**Records shown:**
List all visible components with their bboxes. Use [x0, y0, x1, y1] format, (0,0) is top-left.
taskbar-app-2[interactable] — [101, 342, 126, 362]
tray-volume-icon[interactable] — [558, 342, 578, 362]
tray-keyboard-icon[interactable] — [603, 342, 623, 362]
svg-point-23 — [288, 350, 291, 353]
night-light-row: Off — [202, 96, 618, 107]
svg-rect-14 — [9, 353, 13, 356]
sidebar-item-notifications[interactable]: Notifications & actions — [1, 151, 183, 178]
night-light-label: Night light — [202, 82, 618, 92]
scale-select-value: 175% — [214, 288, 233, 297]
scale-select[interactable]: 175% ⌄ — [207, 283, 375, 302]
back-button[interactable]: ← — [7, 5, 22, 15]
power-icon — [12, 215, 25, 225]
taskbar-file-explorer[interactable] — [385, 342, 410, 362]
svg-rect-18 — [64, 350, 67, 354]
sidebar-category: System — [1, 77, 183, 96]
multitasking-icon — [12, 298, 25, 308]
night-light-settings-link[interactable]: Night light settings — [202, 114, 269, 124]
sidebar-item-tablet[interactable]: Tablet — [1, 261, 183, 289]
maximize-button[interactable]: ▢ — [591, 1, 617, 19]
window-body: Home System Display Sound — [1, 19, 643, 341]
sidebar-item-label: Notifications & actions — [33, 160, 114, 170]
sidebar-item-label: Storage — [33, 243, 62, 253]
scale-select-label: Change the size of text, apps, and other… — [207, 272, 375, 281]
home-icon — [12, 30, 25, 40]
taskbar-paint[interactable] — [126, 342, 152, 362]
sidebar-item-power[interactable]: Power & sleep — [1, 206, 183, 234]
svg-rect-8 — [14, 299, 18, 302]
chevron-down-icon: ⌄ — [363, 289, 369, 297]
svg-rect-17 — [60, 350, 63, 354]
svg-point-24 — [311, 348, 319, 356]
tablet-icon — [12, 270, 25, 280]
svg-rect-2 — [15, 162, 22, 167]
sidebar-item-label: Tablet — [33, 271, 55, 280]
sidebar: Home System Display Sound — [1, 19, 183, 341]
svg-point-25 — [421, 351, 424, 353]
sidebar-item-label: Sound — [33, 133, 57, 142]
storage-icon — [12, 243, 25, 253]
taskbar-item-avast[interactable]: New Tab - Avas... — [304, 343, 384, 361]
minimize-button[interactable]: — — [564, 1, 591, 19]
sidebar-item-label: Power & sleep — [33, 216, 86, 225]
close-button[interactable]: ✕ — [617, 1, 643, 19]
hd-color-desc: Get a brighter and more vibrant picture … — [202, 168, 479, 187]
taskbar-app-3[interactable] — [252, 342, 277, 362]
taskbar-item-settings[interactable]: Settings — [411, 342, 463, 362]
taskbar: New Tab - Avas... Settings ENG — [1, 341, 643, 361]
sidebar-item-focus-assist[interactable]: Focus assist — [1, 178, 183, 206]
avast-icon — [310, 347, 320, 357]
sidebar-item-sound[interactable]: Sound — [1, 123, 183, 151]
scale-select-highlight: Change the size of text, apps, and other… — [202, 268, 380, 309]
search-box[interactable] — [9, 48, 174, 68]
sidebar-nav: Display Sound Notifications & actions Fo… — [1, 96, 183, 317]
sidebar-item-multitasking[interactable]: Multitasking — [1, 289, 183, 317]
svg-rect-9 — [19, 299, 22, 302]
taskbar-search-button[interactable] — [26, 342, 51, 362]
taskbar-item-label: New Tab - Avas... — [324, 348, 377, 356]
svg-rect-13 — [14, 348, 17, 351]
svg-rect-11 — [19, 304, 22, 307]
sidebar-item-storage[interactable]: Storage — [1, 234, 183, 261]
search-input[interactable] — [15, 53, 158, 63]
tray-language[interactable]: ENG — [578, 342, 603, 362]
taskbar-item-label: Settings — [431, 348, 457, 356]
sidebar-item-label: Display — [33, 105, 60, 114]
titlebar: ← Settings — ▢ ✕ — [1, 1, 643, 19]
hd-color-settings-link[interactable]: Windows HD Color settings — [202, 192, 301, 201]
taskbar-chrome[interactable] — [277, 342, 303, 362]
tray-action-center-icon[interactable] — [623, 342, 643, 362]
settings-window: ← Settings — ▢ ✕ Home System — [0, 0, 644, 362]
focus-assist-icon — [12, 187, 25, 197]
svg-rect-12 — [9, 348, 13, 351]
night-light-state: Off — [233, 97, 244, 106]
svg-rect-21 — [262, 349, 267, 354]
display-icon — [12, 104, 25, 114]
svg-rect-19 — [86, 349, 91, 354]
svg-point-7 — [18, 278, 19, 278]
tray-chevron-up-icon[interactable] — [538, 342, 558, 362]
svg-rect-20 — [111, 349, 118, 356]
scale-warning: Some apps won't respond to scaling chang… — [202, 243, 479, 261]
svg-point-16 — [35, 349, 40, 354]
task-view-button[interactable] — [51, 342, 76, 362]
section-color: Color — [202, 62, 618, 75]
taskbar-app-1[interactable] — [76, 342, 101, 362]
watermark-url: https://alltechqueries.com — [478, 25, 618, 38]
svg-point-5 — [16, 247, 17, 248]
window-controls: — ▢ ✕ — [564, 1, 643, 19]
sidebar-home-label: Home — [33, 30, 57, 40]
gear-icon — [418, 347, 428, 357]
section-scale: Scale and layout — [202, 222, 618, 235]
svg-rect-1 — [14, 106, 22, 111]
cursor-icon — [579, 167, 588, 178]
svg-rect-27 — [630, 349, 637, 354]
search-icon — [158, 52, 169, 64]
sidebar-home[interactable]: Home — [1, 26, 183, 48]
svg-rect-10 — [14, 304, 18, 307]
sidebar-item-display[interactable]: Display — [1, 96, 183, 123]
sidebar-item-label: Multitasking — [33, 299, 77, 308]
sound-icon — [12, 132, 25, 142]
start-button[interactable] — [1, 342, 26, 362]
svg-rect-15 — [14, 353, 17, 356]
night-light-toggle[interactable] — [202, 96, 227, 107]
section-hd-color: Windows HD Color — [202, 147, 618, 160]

**What needs to be done:** Every record shown above should be set down again exactly.

**Response area:**
List all visible components with their bboxes. Use [x0, y0, x1, y1] format, (0,0) is top-left.
taskbar-app-2[interactable] — [101, 342, 126, 362]
tray-volume-icon[interactable] — [558, 342, 578, 362]
tray-keyboard-icon[interactable] — [603, 342, 623, 362]
svg-point-23 — [288, 350, 291, 353]
night-light-row: Off — [202, 96, 618, 107]
svg-rect-14 — [9, 353, 13, 356]
sidebar-item-notifications[interactable]: Notifications & actions — [1, 151, 183, 178]
night-light-label: Night light — [202, 82, 618, 92]
scale-select-value: 175% — [214, 288, 233, 297]
scale-select[interactable]: 175% ⌄ — [207, 283, 375, 302]
back-button[interactable]: ← — [7, 5, 22, 15]
power-icon — [12, 215, 25, 225]
taskbar-file-explorer[interactable] — [385, 342, 410, 362]
svg-rect-18 — [64, 350, 67, 354]
sidebar-category: System — [1, 77, 183, 96]
multitasking-icon — [12, 298, 25, 308]
night-light-settings-link[interactable]: Night light settings — [202, 114, 269, 124]
sidebar-item-tablet[interactable]: Tablet — [1, 261, 183, 289]
maximize-button[interactable]: ▢ — [591, 1, 617, 19]
window-body: Home System Display Sound — [1, 19, 643, 341]
sidebar-item-label: Notifications & actions — [33, 160, 114, 170]
sidebar-item-label: Storage — [33, 243, 62, 253]
scale-select-label: Change the size of text, apps, and other… — [207, 272, 375, 281]
home-icon — [12, 30, 25, 40]
taskbar-paint[interactable] — [126, 342, 152, 362]
sidebar-item-power[interactable]: Power & sleep — [1, 206, 183, 234]
svg-rect-8 — [14, 299, 18, 302]
chevron-down-icon: ⌄ — [363, 289, 369, 297]
svg-rect-17 — [60, 350, 63, 354]
svg-point-24 — [311, 348, 319, 356]
tablet-icon — [12, 270, 25, 280]
svg-rect-2 — [15, 162, 22, 167]
sidebar-item-label: Tablet — [33, 271, 55, 280]
sidebar: Home System Display Sound — [1, 19, 183, 341]
svg-point-25 — [421, 351, 424, 353]
sidebar-item-label: Sound — [33, 133, 57, 142]
storage-icon — [12, 243, 25, 253]
taskbar-item-avast[interactable]: New Tab - Avas... — [304, 343, 384, 361]
minimize-button[interactable]: — — [564, 1, 591, 19]
sidebar-item-label: Power & sleep — [33, 216, 86, 225]
close-button[interactable]: ✕ — [617, 1, 643, 19]
hd-color-desc: Get a brighter and more vibrant picture … — [202, 168, 479, 187]
taskbar-app-3[interactable] — [252, 342, 277, 362]
taskbar-item-settings[interactable]: Settings — [411, 342, 463, 362]
taskbar: New Tab - Avas... Settings ENG — [1, 341, 643, 361]
sidebar-item-focus-assist[interactable]: Focus assist — [1, 178, 183, 206]
avast-icon — [310, 347, 320, 357]
sidebar-item-sound[interactable]: Sound — [1, 123, 183, 151]
scale-select-highlight: Change the size of text, apps, and other… — [202, 268, 380, 309]
search-box[interactable] — [9, 48, 174, 68]
sidebar-nav: Display Sound Notifications & actions Fo… — [1, 96, 183, 317]
sidebar-item-multitasking[interactable]: Multitasking — [1, 289, 183, 317]
svg-rect-9 — [19, 299, 22, 302]
taskbar-search-button[interactable] — [26, 342, 51, 362]
taskbar-item-label: New Tab - Avas... — [324, 348, 377, 356]
svg-rect-13 — [14, 348, 17, 351]
svg-rect-11 — [19, 304, 22, 307]
sidebar-item-storage[interactable]: Storage — [1, 234, 183, 261]
search-input[interactable] — [15, 53, 158, 63]
tray-language[interactable]: ENG — [578, 342, 603, 362]
taskbar-item-label: Settings — [431, 348, 457, 356]
sidebar-item-label: Display — [33, 105, 60, 114]
titlebar: ← Settings — ▢ ✕ — [1, 1, 643, 19]
hd-color-settings-link[interactable]: Windows HD Color settings — [202, 192, 301, 201]
taskbar-chrome[interactable] — [277, 342, 303, 362]
tray-action-center-icon[interactable] — [623, 342, 643, 362]
settings-window: ← Settings — ▢ ✕ Home System — [0, 0, 644, 362]
focus-assist-icon — [12, 187, 25, 197]
svg-rect-12 — [9, 348, 13, 351]
night-light-state: Off — [233, 97, 244, 106]
svg-rect-21 — [262, 349, 267, 354]
display-icon — [12, 104, 25, 114]
svg-rect-19 — [86, 349, 91, 354]
svg-point-7 — [18, 278, 19, 278]
tray-chevron-up-icon[interactable] — [538, 342, 558, 362]
svg-rect-20 — [111, 349, 118, 356]
scale-warning: Some apps won't respond to scaling chang… — [202, 243, 479, 261]
svg-point-16 — [35, 349, 40, 354]
task-view-button[interactable] — [51, 342, 76, 362]
section-color: Color — [202, 62, 618, 75]
taskbar-app-1[interactable] — [76, 342, 101, 362]
watermark-url: https://alltechqueries.com — [478, 25, 618, 38]
svg-point-5 — [16, 247, 17, 248]
window-controls: — ▢ ✕ — [564, 1, 643, 19]
sidebar-home-label: Home — [33, 30, 57, 40]
gear-icon — [418, 347, 428, 357]
section-scale: Scale and layout — [202, 222, 618, 235]
svg-rect-1 — [14, 106, 22, 111]
cursor-icon — [579, 167, 588, 178]
svg-rect-27 — [630, 349, 637, 354]
search-icon — [158, 52, 169, 64]
sidebar-home[interactable]: Home — [1, 26, 183, 48]
svg-rect-10 — [14, 304, 18, 307]
sidebar-item-display[interactable]: Display — [1, 96, 183, 123]
sidebar-item-label: Multitasking — [33, 299, 77, 308]
sound-icon — [12, 132, 25, 142]
start-button[interactable] — [1, 342, 26, 362]
svg-rect-15 — [14, 353, 17, 356]
night-light-toggle[interactable] — [202, 96, 227, 107]
section-hd-color: Windows HD Color — [202, 147, 618, 160]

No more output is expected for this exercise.